README
¶
gotail v2
A reliable, production-grade file tailing library for Go.
Overview
gotail v2 is a layered library for tailing log files across rotation, truncation, and process restarts. It is built for high-throughput log pipelines (edge proxy logs, application journals, audit shippers) where durability and correctness matter.
┌──────────────────────────────────────────────────────────┐
│ forward (L3) batched at-least-once shipper to a Sink │
├──────────────────────────────────────────────────────────┤
│ tail (L2) durable cursor, multi-file log series │
├──────────────────────────────────────────────────────────┤
│ watch (L1) file-as-stream: events, line framing │
└──────────────────────────────────────────────────────────┘
Use only the layer you need. Most callers use tail alone.
- L1
watch— stat- or fsnotify-driven state machine plus aLineReaderthat frames newline-delimited lines on top of it. No persistence, no multi-file awareness. - L2
tail— wraps L1 with aSource(file-set enumeration), aCursor(atomic checkpoint persistence), and rotation/truncation handling. The default consumer surface. - L3
forward— generic, batched, at-least-once shipper. Reads from aRecordSource(the canonical implementation is*tail.Tailer), decodes with a typedDecoder[T], and delivers batches to aSink[T]with exponential backoff.
Installation
Add the library to your module:
go get github.com/jacobcase/gotail/v2
Install the bundled gotail CLI (a tail -f replacement that uses the
library):
go install github.com/jacobcase/gotail/v2/cmd/gotail@latest
The library has no required external dependencies beyond the Go standard
library; the fsnotify backend is on by default and contributes a single
direct dependency. See Build settings for how to drop
it.
Getting started
A minimal, production-shaped live tail with a durable checkpoint and the fsnotify backend (auto-fallback to polling on platforms or builds without it):
package main
import (
"context"
"fmt"
"os/signal"
"syscall"
"github.com/jacobcase/gotail/v2/tail"
)
func main() {
ctx, stop := signal.NotifyContext(context.Background(), syscall.SIGINT, syscall.SIGTERM)
defer stop()
cur, err := tail.NewFileCursor("/var/lib/myapp/cursor.json")

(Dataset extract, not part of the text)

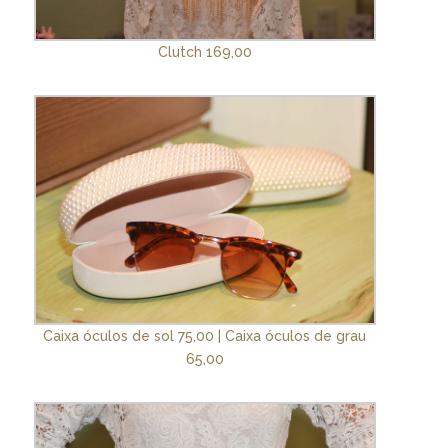
Clutch 169,00
Caixa óculos de sol 75,00 | Caixa óculos de grau
65,00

if err != nil { panic(err) }
tr, err := tail.New(ctx, tail.Options{
Source: tail.SingleFile("/var/log/myapp.log"),
Cursor: cur,
RequireCursor: true, // fail fast if the cursor is misconfigured
})
if err != nil { panic(err) }
defer tr.Close()
for rec, err := range tr.Records(ctx) {
if err != nil {
return // ctx cancelled or source error; defer runs Close
}
fmt.Println(string(rec.Line))
// Advance the cursor only after the line is durably handled.

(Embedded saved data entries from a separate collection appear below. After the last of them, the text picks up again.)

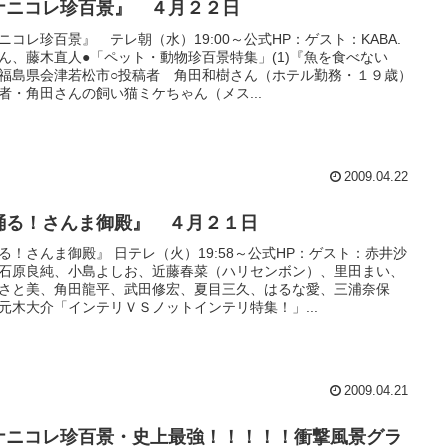
ナニコレ珍百景』 ４月２２日
ニコレ珍百景』 テレ朝（水）19:00～公式HP：ゲスト：KABA.
ん、藤木直人●「ペット・動物珍百景特集」(1)『魚を食べない
福島県会津若松市○投稿者 角田和樹さん（ホテル勤務・１９歳）
者・角田さんの飼い猫ミケちゃん（メス...
2009.04.22
踊る！さんま御殿』 ４月２１日
る！さんま御殿』 日テレ（火）19:58～公式HP：ゲスト：赤井沙
石原良純、小島よしお、近藤春菜（ハリセンボン）、里田まい、
さと美、角田龍平、武田修宏、夏目三久、はるな愛、三浦奈保
元木大介「インテリＶＳノットインテリ特集！」...
2009.04.21
ナニコレ珍百景・史上最強！！！！！衝撃風景グラ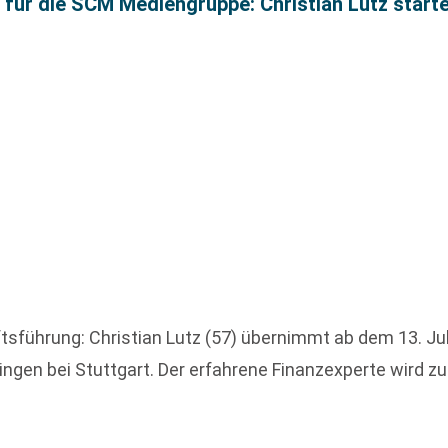
ür die SCM Mediengruppe: Christian Lutz startet
sführung: Christian Lutz (57) übernimmt ab dem 13. Ju
gen bei Stuttgart. Der erfahrene Finanzexperte wird zuk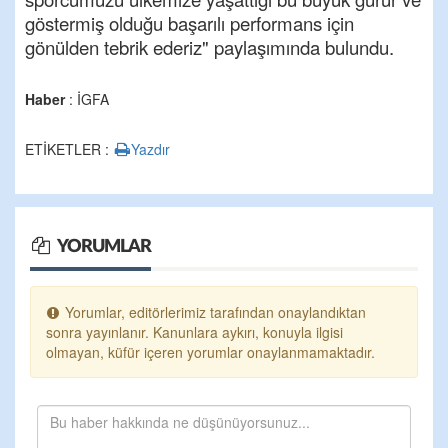
göstermiş olduğu başarılı performans için
gönülden tebrik ederiz" paylaşımında bulundu.
Haber
: İGFA
ETİKETLER :
Yazdır
YORUMLAR
Yorumlar, editörlerimiz tarafından onaylandıktan
sonra yayınlanır. Kanunlara aykırı, konuyla ilgisi
olmayan, küfür içeren yorumlar onaylanmamaktadır.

_ = tr.Commit(ctx, rec.Pos)
}
}
Three knobs to know up front:
Whencecontrols where the first file in the series opens when there is no checkpoint.io.SeekStart(the zero value) reads from the beginning;io.SeekEndskips existing content and tails only new data.SkipExisting: trueis a discoverable alias forWhence: io.SeekEnd. When aCursorprovides a resume point,Whenceis ignored.Cursoris what makes the tail durable across restarts. Without one the Tailer behaves like L1: every restart starts atWhence. SetRequireCursor: trueto refuse construction whenCursoris nil — a cheap guard against YAML mappers that forgot to wire it.Commitis explicit. Records are never auto-committed; commit after the line has been durably consumed (printed, written downstream, acknowledged by a sink). The defaultSyncAlwaysmode fsyncs everyCommit; switch toWithSyncMode(tail.SyncBackground)if that becomes a bottleneck (see Best practices).
Usage
Live tail without a cursor
tr, err := tail.New(ctx, tail.Options{
Source: tail.SingleFile("/var/log/app.log"),
Whence: io.SeekEnd, // tail only new lines
Interval: time.Second,
})
if err != nil { return err }
defer tr.Close()
for rec, err := range tr.Records(ctx) {
if err != nil { return err }
fmt.Println(string(rec.Line))
}
rec.Line is valid only until the next iteration step — copy it if you
need to retain the bytes.
Multi-file series (lumberjack rotation)
tail.Lumberjack enumerates the active log plus all backup files named
<stem>-YYYY-MM-DDTHH-MM-SS<ext>, oldest-first. It is the recommended
shape for processes writing through
gopkg.in/natefinch/lumberjack.v2:
tr, err := tail.New(ctx, tail.Options{
Source: tail.Lumberjack("/var/log/app.log",
tail.WithLumberjackSkippedHook(func(path, reason string) {
slog.Warn("skipping rotated file", "path", path, "reason", reason)
}),
),
Cursor: cur,
})
The hook fires when a recognised backup cannot be exposed to the tailer —
the only reason today is "compressed" (lumberjack's Compress: true
mode produces .gz backups; gotail does not decompress on read).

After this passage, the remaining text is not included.